Aumento nas infecções por HIV no Brasil exige mais das autoridades


De forma insidiosa, o HIV tem infectado mais brasileiros. Havia no mundo 41 milhões de soropositivos no ano passado, 1,7 milhão deles no Brasil, de acordo com o balanço apresentado na Conferência Internacional da Aids, no Rio. Entre 2010 e 2024, as infecções caíram 43% no planeta, mas cresceram 21,9% no Brasil. Apesar da queda global, o programa das Nações Unidas dedicado a combater o HIV (Unaids) está longe de cumprir a meta de reduzir em 90% os novos casos e mortes até 2030. As mortes anuais caíram 57%, para 570 mil — 400 mil além do objetivo traçado. Há ainda muito a fazer contra o vírus.

Do ponto de vista científico, o controle do HIV é um problema equacionado, graças às campanhas educativas para o sexo seguro, ao desenvolvimento de coquetéis antirretrovirais para evitar a manifestação da aids, além de terapias profiláticas para antes e depois de possível exposição do vírus. Mas todo esse arcabouço depende de políticas públicas coerentes e contínuas. À menor falha, os casos voltam a subir.

É uma lástima que o Brasil, outrora conhecido como exemplo no combate ao HIV— o país chegou a quebrar patentes para distribuir drogas gratuitamente no SUS —, tenha retrocedido e hoje integre a lista dos países onde as infecções aumentam, ao lado de Afeganistão, Argélia, Bangladesh, Congo, Costa Rica, Egito, Iêmen, Madagascar, Níger, Paquistão, Paraguai, Peru, Filipinas, Quirguistão, Senegal, Sri Lanka, Sudão, Tunísia e Venezuela.

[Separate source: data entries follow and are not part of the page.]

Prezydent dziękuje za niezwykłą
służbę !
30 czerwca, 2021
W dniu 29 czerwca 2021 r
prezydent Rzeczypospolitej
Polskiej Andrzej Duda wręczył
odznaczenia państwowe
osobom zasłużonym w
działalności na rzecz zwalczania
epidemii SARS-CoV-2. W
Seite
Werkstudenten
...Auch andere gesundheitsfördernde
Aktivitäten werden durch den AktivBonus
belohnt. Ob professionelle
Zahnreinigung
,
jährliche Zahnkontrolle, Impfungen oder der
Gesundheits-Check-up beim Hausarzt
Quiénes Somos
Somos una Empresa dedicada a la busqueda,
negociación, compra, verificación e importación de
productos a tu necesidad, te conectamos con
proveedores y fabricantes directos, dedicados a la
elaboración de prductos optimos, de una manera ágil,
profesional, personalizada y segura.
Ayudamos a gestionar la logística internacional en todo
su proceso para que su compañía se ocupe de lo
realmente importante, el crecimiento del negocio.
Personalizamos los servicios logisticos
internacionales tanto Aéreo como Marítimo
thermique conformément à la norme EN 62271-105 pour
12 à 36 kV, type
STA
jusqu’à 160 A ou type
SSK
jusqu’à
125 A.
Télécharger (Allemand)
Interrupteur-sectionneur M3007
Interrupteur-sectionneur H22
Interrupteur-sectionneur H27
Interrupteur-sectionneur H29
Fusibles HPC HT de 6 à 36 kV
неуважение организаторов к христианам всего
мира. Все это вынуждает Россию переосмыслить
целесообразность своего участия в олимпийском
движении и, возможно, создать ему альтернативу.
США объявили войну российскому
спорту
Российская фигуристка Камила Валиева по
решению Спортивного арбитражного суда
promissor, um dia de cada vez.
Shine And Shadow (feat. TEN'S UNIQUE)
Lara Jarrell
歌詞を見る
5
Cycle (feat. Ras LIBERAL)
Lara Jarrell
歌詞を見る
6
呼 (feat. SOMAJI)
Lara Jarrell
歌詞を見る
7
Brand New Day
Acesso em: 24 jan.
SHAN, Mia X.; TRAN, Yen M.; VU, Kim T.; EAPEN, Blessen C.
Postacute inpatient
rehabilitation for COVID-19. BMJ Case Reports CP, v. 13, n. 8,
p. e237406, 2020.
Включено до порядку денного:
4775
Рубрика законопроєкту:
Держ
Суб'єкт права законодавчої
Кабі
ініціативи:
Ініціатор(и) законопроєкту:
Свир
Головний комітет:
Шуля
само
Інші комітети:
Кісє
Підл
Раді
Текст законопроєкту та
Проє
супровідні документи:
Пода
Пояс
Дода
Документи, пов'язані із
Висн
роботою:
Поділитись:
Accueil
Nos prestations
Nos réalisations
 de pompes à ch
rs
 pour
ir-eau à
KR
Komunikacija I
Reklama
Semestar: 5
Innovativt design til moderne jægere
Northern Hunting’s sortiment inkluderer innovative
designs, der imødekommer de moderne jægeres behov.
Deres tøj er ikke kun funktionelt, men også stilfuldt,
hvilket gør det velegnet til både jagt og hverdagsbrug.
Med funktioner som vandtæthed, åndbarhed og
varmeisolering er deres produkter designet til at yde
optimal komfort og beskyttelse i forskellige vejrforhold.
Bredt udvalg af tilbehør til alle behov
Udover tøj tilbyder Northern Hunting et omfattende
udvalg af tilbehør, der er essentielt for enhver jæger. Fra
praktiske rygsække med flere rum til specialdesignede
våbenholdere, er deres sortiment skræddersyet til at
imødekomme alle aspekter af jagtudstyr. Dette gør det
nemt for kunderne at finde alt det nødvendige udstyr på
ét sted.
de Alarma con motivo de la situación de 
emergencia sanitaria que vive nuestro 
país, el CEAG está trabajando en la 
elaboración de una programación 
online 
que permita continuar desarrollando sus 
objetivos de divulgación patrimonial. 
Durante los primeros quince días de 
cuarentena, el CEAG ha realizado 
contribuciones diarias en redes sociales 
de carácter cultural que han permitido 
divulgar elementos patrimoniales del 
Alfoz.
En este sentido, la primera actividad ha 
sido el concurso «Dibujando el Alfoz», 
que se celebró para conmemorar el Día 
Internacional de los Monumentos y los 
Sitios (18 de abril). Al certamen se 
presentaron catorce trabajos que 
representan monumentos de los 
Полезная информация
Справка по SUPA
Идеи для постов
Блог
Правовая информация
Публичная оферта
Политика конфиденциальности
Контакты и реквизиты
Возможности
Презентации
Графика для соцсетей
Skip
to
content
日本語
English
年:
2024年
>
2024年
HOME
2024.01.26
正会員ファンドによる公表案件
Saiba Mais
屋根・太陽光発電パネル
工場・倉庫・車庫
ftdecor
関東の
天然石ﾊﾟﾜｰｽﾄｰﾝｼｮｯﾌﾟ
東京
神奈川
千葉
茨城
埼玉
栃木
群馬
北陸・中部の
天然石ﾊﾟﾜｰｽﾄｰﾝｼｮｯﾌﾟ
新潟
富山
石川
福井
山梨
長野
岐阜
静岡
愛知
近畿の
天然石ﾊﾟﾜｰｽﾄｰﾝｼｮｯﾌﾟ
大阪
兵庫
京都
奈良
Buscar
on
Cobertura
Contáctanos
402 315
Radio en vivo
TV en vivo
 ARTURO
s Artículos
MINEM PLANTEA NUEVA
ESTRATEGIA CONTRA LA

O estágio de desenvolvimento não explica a dificuldade no combate à doença. Se assim fosse, Benim, Essuatíni, Quênia, Lesoto, Nepal, Ruanda ou Zimbábue não teriam reduzido os novos casos acima de 78%. No mundo todo tem havido avanço. A cobertura para evitar transmissão de mães a bebês chegou a 87% em 2025, ante 24% há 15 anos. O alcance do tratamento antirretroviral foi de 78%, ante 24% há 15 anos. Na África Subsaariana, responsável por metade das infecções e por 69% das contaminações pediátricas, houve queda de 59% nos infectados.

Tais resultados mostram que o HIV é controlável. O objetivo global é identificar ao menos 95% dos que vivem com o vírus, oferecer tratamento a pelo menos 95% deles e alcançar em 95% dos tratados a supressão viral, necessária para evitar o contágio — meta conhecida como 95-95-95. No mundo, os indicadores estão em 88-89-95. No Brasil, em 96-82-95. Há gargalos no início, no monitoramento e na continuidade do tratamento aos diagnosticados.

É preciso maior cuidado no fornecimento contínuo dos medicamentos e no acompanhamento. Também não se pode relaxar na busca ativa de quem deixou de receber medicação. Em razão da proteção da identidade, a tarefa pode dar mais trabalho que noutras doenças, mas é essencial que esteja na rotina dos centros de atendimento. Há falhas importantes na estrutura pública de controle de uma doença altamente contagiosa, contra a qual não se pode deixar uma fresta aberta. A estrutura do SUS oferece condições de enfrentar qualquer moléstia infecciosa. Basta usá-la de forma competente.